Se lo entregó como quien
entrega flores en la primera cita, y ella encantada, lo arrojó al suelo y
comenzó a pisotearlo con sus tacones punta de aguja. Él jamás la había visto
tan hermosa, detalló sus piernas esbeltas, su vestido rojo donde la tela se
confundía con la sangre, su piel blanca y tersa por donde corrían las gotas
salpicadas, su cabello rubio platinado vuelto un completo desastre encantador.

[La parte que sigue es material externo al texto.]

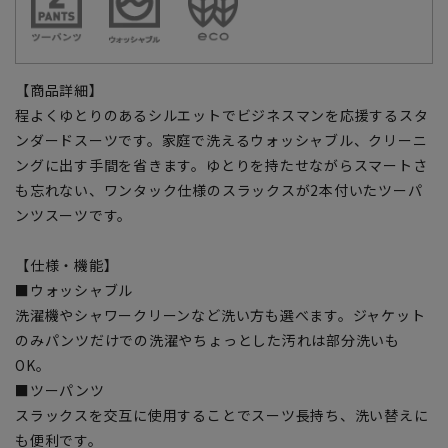
【商品詳細】
程よくゆとりのあるシルエットでビジネスマンを応援するスタ
ンダードスーツです。家庭で洗えるウォッシャブル、クリーニ
ングに出す手間を省きます。ゆとりを持たせながらスマートさ
も忘れない、ワンタック仕様のスラックスが2本付いたツーパ
ンツスーツです。
【仕様・機能】
■ウォッシャブル
洗濯機やシャワークリーンなど洗い方も選べます。ジャケット
のみパンツだけでの洗濯やちょっとした汚れは部分洗いも
OK。
■ツーパンツ
スラックスを交互に使用することでスーツ長持ち、洗い替えに
も便利です。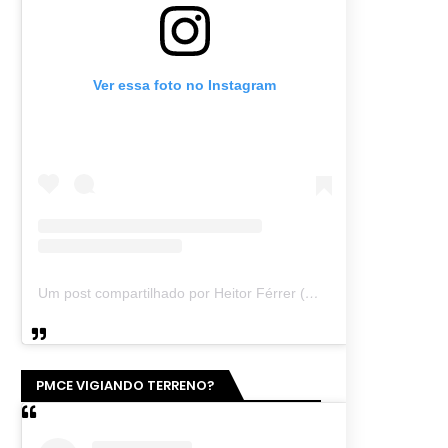
Ver essa foto no Instagram
Um post compartilhado por Heitor Férrer (@heitor_ferrer77)
PMCE VIGIANDO TERRENO?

Vio fascinado su cuello largo y sus clavículas marcadas; los rasgos finos de su
rostro con el rímel corrido y el rojo de sus labios carnosos, el rojo de la
sangre que la cubría y el rojo de su mirada asesina mientras jugaba con el
corazón de su víctima.
Ella acabó nuevamente
jadeando, con la adrenalina corriéndole a tope, haciéndola sentir más viva que
nunca. Un calor interno la invadió, las piernas le temblaban, y vio a aquel
sujeto parado frente a ella que la examinaba con la mirada. Su mirada era
intensa, en gran parte ayudada por sus cejas espesas y el azul glacial de sus
ojos. Su cabello negro como un misterio nuevamente estaba inmaculadamente peinado y
en su mandíbula cuadrada, veía con atención una boca que buscaba a la suya.
No necesitaron ponerse de
acuerdo para saber lo que querían. Como dos animales se lanzaron uno sobre el
otro y se besaron con una pasión que calentaba la habitación y derretía las
barreras entre ellos. Él comenzó a desvestirse de la bata y los guantes, de todas
esas capas de ropa que cubrían la desnudez de su verdadero ser. Ella se despojó
del vestido, pero permanecía más roja que nunca.
Sus alientos se
aceleraron y sus pupilas se dilataron mientras él la arrojaba sobre la mesa y
con sus manos, recorría su anatomía perfecta sin necesidad de cuchillos. Sus
senos firmes recibían especial atención mientras su boca se deslizaba
lentamente hacia abajo y su lengua probaba el elixir de esa mezcla de sudor y
sangre. Lento, como él sabía hacerlo.
Ella gemía complacida,
con sus uñas arañaba su espalda y con su boca mordía su cuello como si quisiera
arrancárselo. Sus muslos temblaban y se movía con una gracia salvaje y
desenfrenada. Gritaba, rugía y lo miraba directo a los ojos, tomando los
despojos del corazón destrozado en el suelo y embadurnando con él su pecho de
hielo que ardía en ese momento. Lo apretaba contra la mesa y saltaba sobre él
con una furia que lo hacía poner las más cómicas muecas de placer. Rápido, como
ella sabía hacerlo.
Terminaron exhaustos, acostados
sobre la mesa abrazados como un solo cuerpo, con la botella de vino vacía en el
suelo junto a los restos de corazón, tripas y sangre. Habían extasiado sus
sentidos con los placeres de la carne, y ahora descansaban sabiendo que en unas
horas, saldría el sol, y los amantes sangrientos volverían a las rutinas de sus
vidas, a sus trabajos estables y su familia, su casa llena de comodidades. No
volverían a hablar sobre lo ocurrido tras las paredes de esa cabaña hasta el
año siguiente.
- - Feliz aniversario, cariño.
Te amo – dijo él besando con ternura su frente
-Feliz aniversario, mi
vida. Yo te amo más. – respondió ella acurrucándose más en él, quedando plácidamente dormida.